• _Instructions to follow_
Report every line of the records below that includes the string "other".

• _Page segmentation data_

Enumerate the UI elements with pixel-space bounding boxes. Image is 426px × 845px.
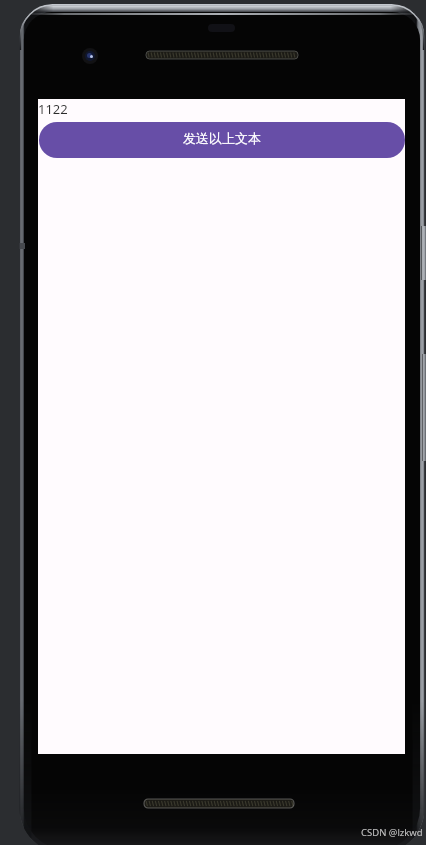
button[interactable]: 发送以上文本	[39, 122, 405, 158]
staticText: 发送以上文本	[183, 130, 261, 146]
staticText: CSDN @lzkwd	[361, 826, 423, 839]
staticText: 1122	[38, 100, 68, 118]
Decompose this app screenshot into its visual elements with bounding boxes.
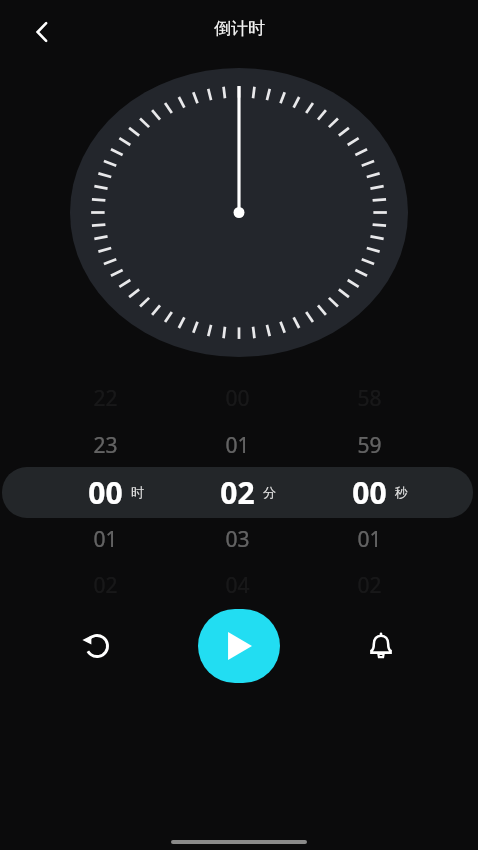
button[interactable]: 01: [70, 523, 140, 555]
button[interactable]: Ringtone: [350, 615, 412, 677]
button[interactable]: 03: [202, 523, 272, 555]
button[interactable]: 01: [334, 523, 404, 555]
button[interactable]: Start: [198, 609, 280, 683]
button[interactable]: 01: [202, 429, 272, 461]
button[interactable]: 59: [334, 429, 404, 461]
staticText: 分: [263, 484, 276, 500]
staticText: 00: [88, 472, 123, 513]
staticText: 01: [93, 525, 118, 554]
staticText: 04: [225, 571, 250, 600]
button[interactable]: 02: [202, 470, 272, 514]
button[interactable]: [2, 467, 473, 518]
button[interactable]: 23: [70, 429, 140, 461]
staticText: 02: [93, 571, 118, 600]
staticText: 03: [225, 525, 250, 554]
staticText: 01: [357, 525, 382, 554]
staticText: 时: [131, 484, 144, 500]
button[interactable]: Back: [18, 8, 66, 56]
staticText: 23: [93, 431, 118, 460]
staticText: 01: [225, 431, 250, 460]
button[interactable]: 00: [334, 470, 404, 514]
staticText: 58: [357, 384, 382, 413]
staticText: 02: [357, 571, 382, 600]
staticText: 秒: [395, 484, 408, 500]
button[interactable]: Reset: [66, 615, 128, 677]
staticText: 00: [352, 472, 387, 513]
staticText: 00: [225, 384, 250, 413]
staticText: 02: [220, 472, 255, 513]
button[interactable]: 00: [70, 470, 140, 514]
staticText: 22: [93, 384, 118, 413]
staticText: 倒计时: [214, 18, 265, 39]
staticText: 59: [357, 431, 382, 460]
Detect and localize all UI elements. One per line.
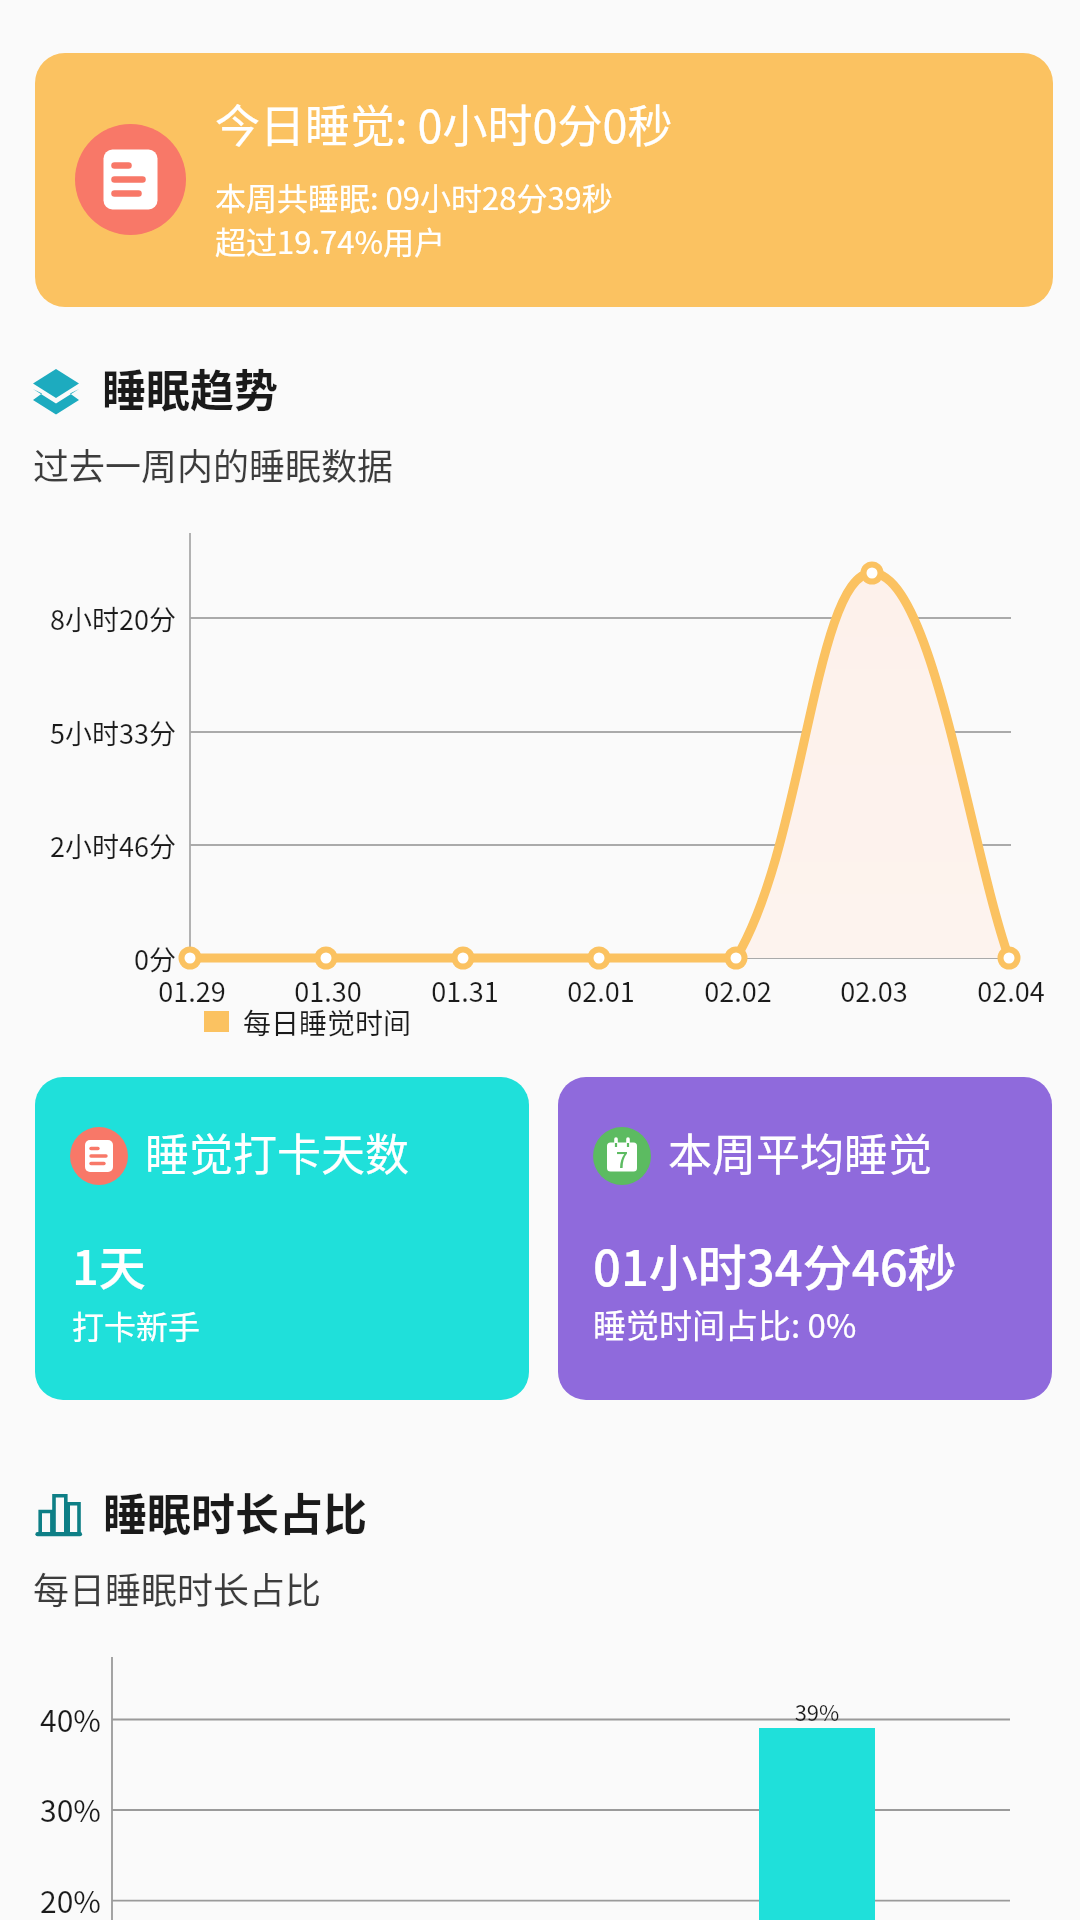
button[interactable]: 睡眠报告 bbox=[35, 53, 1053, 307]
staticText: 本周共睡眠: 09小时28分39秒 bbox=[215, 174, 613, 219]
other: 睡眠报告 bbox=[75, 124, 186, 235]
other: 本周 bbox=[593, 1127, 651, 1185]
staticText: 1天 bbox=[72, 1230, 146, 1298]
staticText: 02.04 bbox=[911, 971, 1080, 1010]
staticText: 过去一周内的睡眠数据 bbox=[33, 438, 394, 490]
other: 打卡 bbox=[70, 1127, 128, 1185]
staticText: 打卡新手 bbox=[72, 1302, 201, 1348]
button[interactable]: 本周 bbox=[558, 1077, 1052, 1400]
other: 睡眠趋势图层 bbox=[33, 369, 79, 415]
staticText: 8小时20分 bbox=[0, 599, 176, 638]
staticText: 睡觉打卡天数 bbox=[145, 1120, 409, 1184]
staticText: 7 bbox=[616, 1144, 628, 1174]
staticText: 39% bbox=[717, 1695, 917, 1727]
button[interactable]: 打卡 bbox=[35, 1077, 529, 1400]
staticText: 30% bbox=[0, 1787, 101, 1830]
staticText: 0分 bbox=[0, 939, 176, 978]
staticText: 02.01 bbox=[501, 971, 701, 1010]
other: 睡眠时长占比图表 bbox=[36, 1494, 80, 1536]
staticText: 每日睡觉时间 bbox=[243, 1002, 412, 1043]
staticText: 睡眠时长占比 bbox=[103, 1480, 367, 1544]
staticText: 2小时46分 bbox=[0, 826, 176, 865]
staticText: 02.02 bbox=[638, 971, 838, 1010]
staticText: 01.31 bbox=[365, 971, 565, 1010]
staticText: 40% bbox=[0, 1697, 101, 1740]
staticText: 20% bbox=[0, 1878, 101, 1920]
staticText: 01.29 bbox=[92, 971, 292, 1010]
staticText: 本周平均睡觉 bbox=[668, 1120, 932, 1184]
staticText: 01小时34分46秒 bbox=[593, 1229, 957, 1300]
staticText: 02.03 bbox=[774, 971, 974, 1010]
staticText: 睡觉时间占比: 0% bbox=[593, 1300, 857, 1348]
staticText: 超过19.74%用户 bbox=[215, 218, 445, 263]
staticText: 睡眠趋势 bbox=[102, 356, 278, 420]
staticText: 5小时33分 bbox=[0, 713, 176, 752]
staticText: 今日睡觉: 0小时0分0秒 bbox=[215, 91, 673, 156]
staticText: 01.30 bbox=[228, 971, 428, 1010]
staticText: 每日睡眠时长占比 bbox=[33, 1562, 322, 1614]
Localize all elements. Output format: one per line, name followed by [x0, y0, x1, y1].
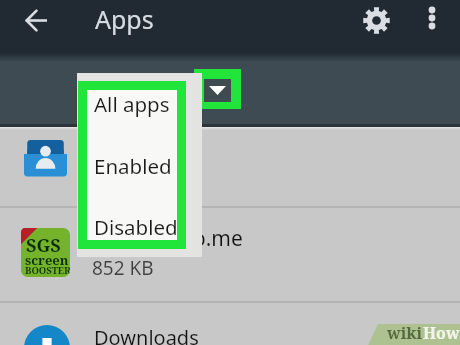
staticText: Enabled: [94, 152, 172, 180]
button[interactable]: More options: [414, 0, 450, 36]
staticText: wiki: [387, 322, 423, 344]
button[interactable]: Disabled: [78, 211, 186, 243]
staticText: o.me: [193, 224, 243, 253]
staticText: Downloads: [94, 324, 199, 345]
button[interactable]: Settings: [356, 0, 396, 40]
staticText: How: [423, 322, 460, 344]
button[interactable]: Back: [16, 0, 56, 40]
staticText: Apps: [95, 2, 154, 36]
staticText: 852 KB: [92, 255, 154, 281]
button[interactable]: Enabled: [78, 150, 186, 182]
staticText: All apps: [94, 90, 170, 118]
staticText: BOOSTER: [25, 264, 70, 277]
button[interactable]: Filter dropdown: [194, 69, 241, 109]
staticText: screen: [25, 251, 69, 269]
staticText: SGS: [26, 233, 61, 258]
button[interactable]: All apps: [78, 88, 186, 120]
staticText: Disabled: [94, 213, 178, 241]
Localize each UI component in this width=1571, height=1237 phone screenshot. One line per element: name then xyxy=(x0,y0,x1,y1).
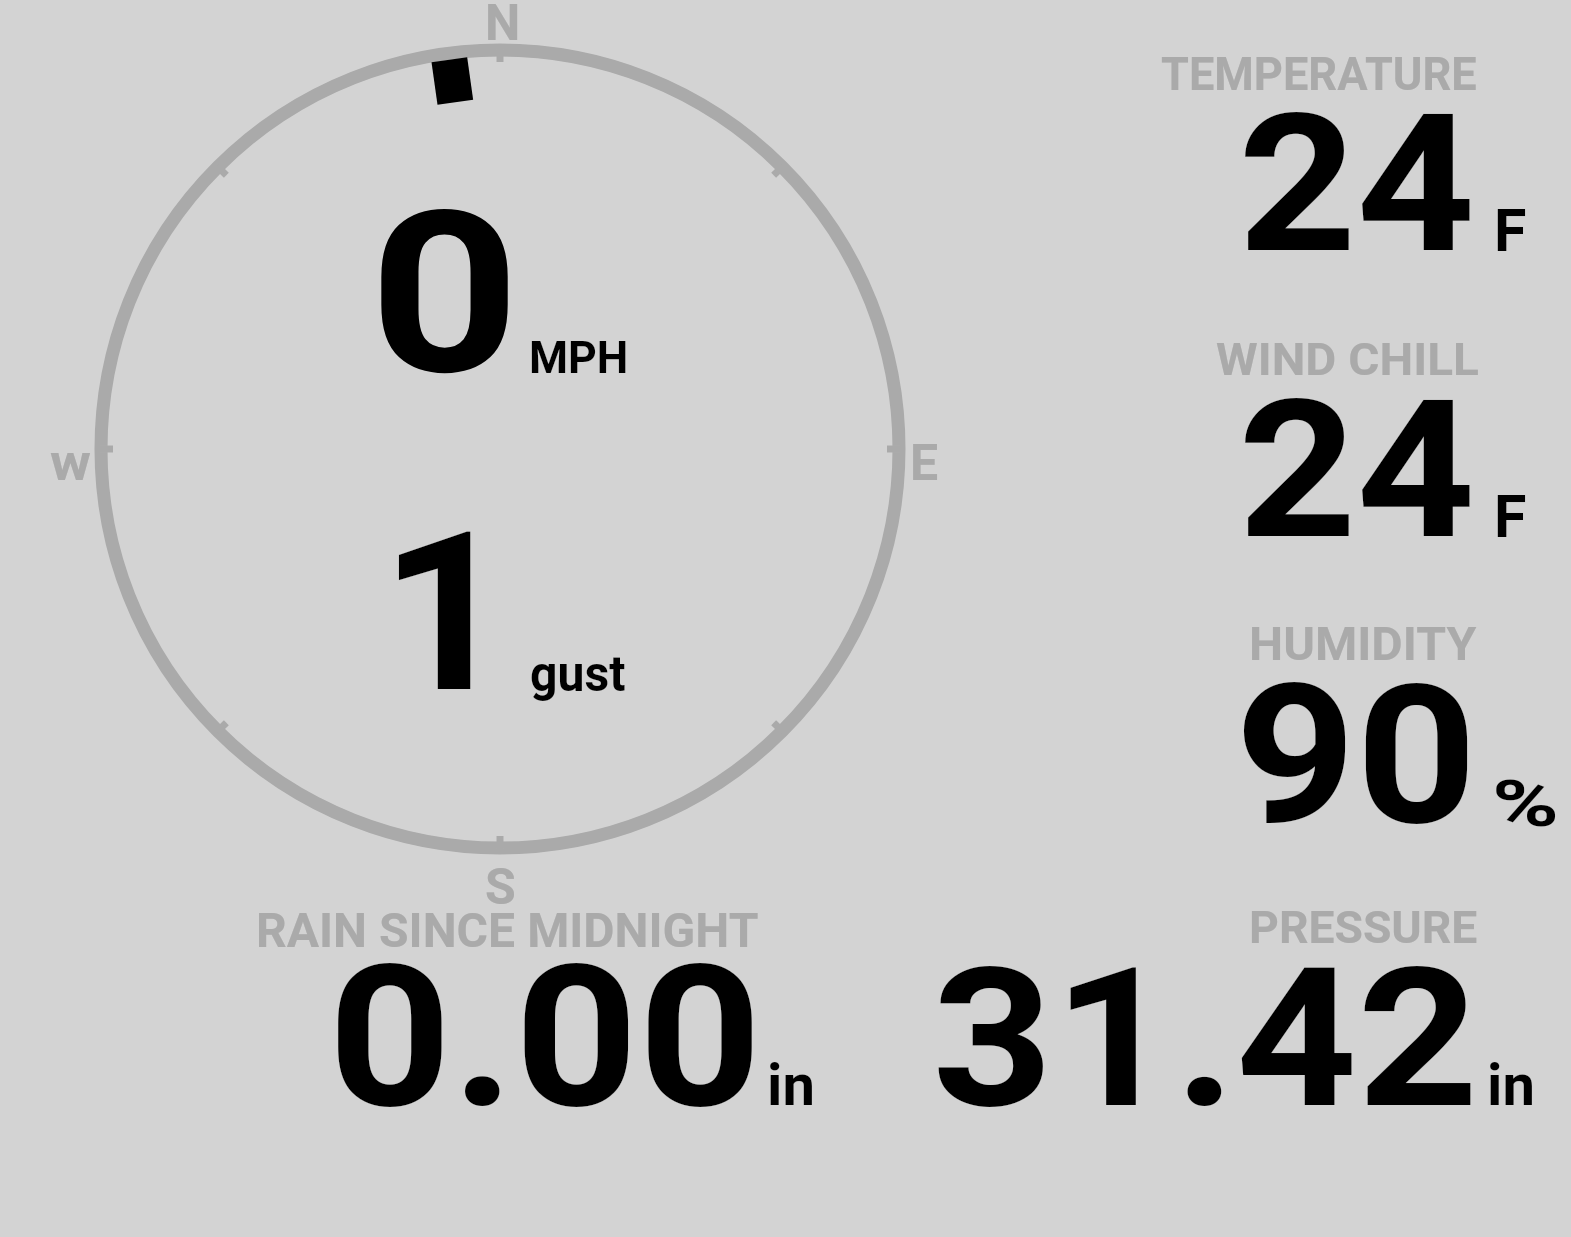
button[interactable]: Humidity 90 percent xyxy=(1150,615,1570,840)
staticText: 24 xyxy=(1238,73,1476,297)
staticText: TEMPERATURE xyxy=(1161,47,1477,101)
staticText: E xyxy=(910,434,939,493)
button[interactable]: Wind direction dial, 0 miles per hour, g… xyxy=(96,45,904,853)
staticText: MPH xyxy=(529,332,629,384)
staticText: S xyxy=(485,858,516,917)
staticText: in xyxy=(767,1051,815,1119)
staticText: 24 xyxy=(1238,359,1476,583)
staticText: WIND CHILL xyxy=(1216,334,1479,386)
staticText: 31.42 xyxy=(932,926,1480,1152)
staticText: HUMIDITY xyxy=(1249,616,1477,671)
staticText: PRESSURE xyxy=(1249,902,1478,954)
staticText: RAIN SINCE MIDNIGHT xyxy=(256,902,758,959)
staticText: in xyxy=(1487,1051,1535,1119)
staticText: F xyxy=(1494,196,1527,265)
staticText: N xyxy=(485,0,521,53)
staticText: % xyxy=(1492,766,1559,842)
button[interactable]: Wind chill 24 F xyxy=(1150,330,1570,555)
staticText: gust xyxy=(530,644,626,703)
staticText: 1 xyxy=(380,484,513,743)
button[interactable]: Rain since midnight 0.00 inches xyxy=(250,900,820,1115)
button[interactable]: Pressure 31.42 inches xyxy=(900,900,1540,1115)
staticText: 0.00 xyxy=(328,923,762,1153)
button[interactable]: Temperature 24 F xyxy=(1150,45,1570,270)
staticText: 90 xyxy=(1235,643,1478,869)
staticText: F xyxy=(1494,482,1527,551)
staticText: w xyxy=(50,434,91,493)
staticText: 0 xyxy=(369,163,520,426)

• _Answer box_
other: 睡眠报告 bbox=[75, 124, 186, 235]
other: 本周 bbox=[593, 1127, 651, 1185]
other: 打卡 bbox=[70, 1127, 128, 1185]
other: 睡眠趋势图层 bbox=[33, 369, 79, 415]
other: 睡眠时长占比图表 bbox=[36, 1494, 80, 1536]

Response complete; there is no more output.